Figure 4 - adoption of generative AI in enterprises. Image source: Artificial Intelligence Index Report 2024 from Stanford University HAI

AI Agent #3 Agentic AI systems for autonomous completion of complex, outcome based tasks

The third type of AI agent, which we will call Agentic AI Systems, are systems that can autonomously complete full processes or workflows by focusing on the outcome and not just individual tasks.?

To explain this further, let’s compare the Task Automation and Generative AI chatbots to these Agentic AI Systems.

Task automation and generative AI chatbots work by addressing individual tasks, such as copying and pasting from excel to an ERP system, or summarizing a document. They do this based on very specific instructions from the user, defined in a rules-based workflow or through natural language in a chat interface.?

Agentic AI systems, on the other hand, don’t focus on any individual task, but rather the goal the user wants to achieve. This can often involve multiple steps in a workflow, and non-deterministic methods to achieve the goal.

To illustrate this further, let’s consider an example of an enterprise seller that wants to create an account plan. Sellers need to do external research on websites and financial documents, review internal documents and data such as communication history and other CRM datapoints, ultimately combining everything into a specific template for review and discussion with leadership.

This is unlikely to be achievable with a task automation system simply because of the complexity and ambiguity involved. To try completing this with a generative AI chatbot would require the user to manually complete multiple different tasks then combine the outputs together. It would save some time, but still require heavy effort from the user.

However, for agentic AI systems that can coordinate across these tasks to achieve the users intended goal and outcome, the productivity potential for these more complex tasks is immense.

Back to the account planning example: Let’s say each account plan takes a seller 5 hours each. Assuming this is done quarterly for 30 different accounts, this means a total of 600 hours each year spent on account planning. This is 25% of a full time, 40 hour a week job!

Now image if you could automate the heavy workload of research and planning for each of these account plans, only requiring the seller to spend 5 minutes starting the workflow with the Agentic AI System plus another 25 minutes reviewing and adjusting the plan.?

This equates to a 90% reduction of time and effort, saving the enterprise seller 540 hours per year, that could be spent on meeting with customers, closing deals, and driving revenue.

Based on the time saved alone, this represents a 10x productivity multiplier, orders of magnitude more impactful than the 20-70% or so productivity improvement from generative AI chatbots. Doing some back of the napkin math, all of a sudden our $45B market size for generative AI chatbots becomes a nearly $1T market for agentic AI systems.

So, what is preventing enterprises from seizing this $1T market opportunity??

There are both technical and operational challenges with implementing these Agentic AI Systems.?

Technical Challenges with Agentic AI Systems

From a technical perspective, solving for outcomes instead of tasks introducing significant complexity. Back to our account planning example, an Agentic AI System needs to determine and action a step-by-step plan, analyze multiple types of complex data sources such as websites and CRM systems to find relevant and specific data, and interface across multiple different UI, such as websites and operating systems. Then, it ultimately needs to package all of its analysis into a specified format.

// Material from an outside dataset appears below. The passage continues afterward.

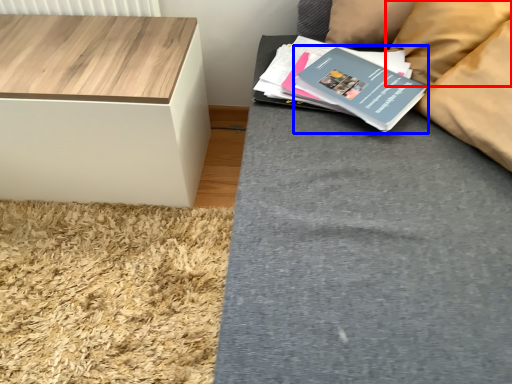 Question: Which of the following is the farthest to the observer, pillow (highlighted by a red box) or paperback book (highlighted by a blue box)?

Choices:
 (A) pillow
 (B) paperback book

Answer: (A) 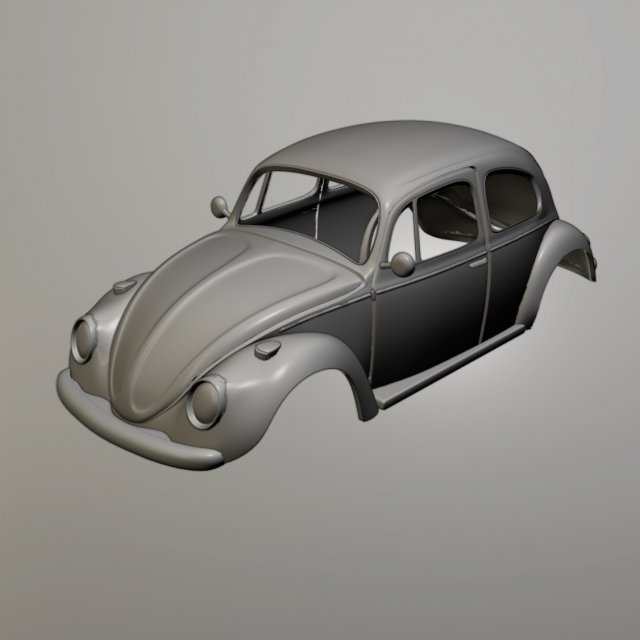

Building this Agentic AI Systems is significantly more complex than generative AI chatbots which can be built by combining a large language model API within a fairly simple UI. Agentic AI Systems require expertise and optimization at every layers of the AI stack:

  • LLMs: Agentic AI Systems often require many different large language models, each focused on different tasks or parts of a workflow.
  • Model Optimization and Tuning: As noted previously, generative AI chatbots and LLMs only deliver about 15% success rate in complex agentic tasks. To overcome this and LLM’s inherent gaps in planning, reasoning, and coordination, each of the LLMs in an Agentic AI System needs to be manually tuned and optimized. In a recent presentation at Sequoia Capital , prominent AI researcher Andrew Ng outlined a multitude of techniques that need to be applied in these scenarios to overcome these gaps in planning, reasoning, and coordination.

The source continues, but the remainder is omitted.